Atmospheric methane concentrations have been higher since the twenty-first century, and in the last two years, the gas has reached a peak that could provoke a critical greenhouse gas scenario.

Methane levels have increased in the past two decades. Photo credit: Sierraclub.org
Methane levels have increased in the past two decades. Photo credit: Sierraclub.org

A study shows the recent growing role of methane in climate change and stresses how important is to address the problem. Current efforts to fight climate change and to reach the proposed global warming reduction of two degrees Celsius by the Paris Agreement will be undermined if methane levels are not taken into consideration.
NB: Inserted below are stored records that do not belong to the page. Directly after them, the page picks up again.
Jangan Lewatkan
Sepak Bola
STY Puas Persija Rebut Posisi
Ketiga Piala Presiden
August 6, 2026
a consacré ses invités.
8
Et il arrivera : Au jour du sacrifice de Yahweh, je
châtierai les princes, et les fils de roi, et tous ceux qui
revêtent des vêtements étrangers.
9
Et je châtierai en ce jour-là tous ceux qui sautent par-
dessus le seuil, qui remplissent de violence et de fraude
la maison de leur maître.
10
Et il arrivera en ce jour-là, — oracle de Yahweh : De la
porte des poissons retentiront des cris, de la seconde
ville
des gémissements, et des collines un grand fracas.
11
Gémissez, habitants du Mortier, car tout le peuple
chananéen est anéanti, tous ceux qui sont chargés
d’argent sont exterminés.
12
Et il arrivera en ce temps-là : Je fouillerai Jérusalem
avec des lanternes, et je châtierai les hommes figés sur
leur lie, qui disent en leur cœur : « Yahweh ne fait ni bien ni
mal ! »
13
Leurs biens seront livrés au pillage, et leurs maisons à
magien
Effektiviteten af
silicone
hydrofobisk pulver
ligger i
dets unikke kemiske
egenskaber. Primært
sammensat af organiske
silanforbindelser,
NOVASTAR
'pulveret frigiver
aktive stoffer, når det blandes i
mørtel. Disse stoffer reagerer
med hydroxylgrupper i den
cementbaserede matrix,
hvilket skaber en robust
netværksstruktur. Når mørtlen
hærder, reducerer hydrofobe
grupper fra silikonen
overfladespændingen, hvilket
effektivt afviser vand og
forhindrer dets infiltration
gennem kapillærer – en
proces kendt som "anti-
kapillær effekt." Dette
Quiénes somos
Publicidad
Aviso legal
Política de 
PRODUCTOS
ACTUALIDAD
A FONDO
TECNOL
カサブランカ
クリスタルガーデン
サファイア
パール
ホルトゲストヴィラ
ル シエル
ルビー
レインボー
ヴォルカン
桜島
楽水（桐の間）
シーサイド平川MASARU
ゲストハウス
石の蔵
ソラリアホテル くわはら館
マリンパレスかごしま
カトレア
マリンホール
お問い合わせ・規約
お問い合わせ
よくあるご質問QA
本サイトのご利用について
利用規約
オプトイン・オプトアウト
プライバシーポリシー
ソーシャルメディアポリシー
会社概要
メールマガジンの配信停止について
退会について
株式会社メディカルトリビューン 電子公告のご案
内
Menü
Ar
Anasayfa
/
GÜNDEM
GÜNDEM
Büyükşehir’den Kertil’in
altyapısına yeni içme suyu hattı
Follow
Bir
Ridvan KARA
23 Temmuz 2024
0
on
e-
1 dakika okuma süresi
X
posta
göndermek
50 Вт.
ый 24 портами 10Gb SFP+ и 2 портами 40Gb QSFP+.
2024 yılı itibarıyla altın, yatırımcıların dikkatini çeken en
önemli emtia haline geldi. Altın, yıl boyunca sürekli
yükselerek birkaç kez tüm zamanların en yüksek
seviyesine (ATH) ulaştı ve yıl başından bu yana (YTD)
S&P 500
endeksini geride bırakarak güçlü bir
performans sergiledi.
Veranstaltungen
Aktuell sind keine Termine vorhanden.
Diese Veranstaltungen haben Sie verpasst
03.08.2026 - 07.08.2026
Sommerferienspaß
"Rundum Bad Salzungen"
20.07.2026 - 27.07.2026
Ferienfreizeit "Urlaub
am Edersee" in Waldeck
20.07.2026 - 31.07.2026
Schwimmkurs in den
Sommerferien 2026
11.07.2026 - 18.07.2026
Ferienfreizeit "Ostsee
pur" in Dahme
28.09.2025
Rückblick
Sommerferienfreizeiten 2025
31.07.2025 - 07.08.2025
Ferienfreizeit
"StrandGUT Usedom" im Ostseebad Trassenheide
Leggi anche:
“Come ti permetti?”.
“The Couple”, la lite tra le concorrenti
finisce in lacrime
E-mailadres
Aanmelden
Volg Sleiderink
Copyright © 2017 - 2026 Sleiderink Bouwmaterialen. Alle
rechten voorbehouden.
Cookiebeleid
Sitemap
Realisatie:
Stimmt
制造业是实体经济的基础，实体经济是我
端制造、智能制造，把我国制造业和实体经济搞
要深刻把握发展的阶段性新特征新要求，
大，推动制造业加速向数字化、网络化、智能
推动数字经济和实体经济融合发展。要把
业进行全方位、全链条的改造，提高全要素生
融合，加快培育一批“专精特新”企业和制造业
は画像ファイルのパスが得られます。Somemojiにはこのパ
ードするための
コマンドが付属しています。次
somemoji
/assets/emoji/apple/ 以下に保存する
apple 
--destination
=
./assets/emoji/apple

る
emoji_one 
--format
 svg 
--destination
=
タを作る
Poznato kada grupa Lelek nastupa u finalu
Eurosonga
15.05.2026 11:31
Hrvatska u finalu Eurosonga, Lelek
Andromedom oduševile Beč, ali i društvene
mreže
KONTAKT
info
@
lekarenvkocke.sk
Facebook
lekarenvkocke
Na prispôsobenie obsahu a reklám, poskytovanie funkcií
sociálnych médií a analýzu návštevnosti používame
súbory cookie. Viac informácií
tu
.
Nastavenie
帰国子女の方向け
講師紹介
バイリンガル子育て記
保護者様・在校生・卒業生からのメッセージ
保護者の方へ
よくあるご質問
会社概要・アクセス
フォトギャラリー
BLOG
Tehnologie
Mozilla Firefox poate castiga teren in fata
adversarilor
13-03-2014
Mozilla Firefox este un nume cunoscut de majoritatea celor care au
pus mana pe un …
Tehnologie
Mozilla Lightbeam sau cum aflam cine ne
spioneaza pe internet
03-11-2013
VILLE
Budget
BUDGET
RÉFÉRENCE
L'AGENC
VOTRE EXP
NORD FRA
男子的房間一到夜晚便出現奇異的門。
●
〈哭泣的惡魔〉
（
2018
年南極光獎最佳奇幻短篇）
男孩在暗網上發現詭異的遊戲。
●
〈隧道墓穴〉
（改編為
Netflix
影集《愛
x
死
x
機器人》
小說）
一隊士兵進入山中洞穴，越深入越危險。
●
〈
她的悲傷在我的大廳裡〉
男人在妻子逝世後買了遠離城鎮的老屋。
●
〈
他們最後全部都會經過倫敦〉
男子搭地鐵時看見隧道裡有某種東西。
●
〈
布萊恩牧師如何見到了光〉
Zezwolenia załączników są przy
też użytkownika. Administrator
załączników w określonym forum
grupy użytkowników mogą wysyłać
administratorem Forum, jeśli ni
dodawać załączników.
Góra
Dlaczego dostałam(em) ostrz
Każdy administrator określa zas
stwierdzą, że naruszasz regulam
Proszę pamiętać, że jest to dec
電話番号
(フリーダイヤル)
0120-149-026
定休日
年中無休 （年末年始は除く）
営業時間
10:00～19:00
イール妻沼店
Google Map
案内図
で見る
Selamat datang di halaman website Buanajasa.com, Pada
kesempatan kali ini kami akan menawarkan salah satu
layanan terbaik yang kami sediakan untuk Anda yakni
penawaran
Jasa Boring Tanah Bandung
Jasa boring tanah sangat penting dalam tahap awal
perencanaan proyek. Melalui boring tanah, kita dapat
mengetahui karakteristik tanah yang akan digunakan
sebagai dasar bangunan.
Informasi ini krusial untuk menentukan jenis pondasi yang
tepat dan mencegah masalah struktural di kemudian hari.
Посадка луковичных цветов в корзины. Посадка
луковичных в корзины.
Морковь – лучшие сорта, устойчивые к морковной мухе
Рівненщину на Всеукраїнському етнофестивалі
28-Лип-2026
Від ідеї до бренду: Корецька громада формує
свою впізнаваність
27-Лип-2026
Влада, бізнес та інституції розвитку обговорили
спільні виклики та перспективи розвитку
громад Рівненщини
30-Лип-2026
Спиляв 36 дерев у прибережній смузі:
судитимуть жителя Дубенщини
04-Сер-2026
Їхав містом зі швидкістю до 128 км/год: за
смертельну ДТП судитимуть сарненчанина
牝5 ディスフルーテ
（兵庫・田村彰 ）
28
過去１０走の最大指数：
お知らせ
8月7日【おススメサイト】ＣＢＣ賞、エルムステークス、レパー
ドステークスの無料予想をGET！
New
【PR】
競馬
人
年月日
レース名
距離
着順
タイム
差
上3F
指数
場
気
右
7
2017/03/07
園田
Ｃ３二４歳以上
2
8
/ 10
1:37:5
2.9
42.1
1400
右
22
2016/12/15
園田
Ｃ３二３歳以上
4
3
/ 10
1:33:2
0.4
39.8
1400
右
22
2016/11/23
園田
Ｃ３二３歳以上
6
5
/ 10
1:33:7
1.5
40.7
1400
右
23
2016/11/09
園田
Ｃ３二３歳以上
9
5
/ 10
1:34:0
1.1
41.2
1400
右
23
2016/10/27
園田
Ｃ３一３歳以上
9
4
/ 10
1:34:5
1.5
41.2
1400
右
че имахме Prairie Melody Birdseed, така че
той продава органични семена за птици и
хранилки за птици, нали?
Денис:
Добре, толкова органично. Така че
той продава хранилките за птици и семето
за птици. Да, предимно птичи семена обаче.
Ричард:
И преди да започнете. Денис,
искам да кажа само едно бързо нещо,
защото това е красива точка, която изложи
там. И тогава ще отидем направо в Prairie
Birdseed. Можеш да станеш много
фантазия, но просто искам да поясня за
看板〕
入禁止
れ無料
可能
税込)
The paper makes a call to the scientific community also to focus their attention on methane and raise awareness about its dangers. Methane is a smaller component than carbon dioxide, but its consequences to climate change are more potent.

Methane levels on the rise but the cause has not yet been discovered

Scientists have not found what are the reasons behind the mounting levels of CH4, but new analysis suggested that agriculture could be a contributor. Methane atmospheric levels were higher from 2000 to 2007, but they jumped sharply in 2014 and 2015. This increase happens to meet agricultural expansion during that period.

According to the Food and Agriculture Organization of the United Nations, livestock operations around the world produced 1,300million head of cattle in 1994, and by 2014, the number of heads rose to 1,500 million.

Cattle operations involved cows, animals that expel large quantities of methane due to their diets processed in the cow’s digestive system. Another human activity producing methane are rice paddies, which also have increased in the past decade. The flooded soils make frequently host microbes that produce CH4.

Fossil fuel exploration also contributes to methane production, but only about a third part of the estimated methane levels that are currently present in our atmosphere.

Methane is harder to study, but scientists have already started to address the problematic

“I’m optimistic that the scientific community and the policymakers will be able to have better information. I’m optimistic because there are new satellites coming along that will give us the power to see methane concentrations all over the world on a regular basis,” explained Professor Robert Jackson from Stanford University, authored of the editorial on methane levels.

The editorial and the study on CH4 levels was published in the journal Environmental Research Letters (ERL).

Marielle Saunois, an assistant professor of the Université de Versailles Saint Quentin, along with Prof. Jackson, said that some researchers are working on different ways to reduced methane emissions from farms.

The efforts include studies that have proved that changing cows diet, supplementing it with linseed oil, for example, could reduce the amount of CH4 produced by the animals.

Jackson said that there is a lot of pressure on the fossil fuel industry, but methane current high concentrations also demand to focus attention in agriculture. Both the study and the editorial on methane levels in the atmosphere will be discussed tomorrow at the American Geophysical Union in San Francisco.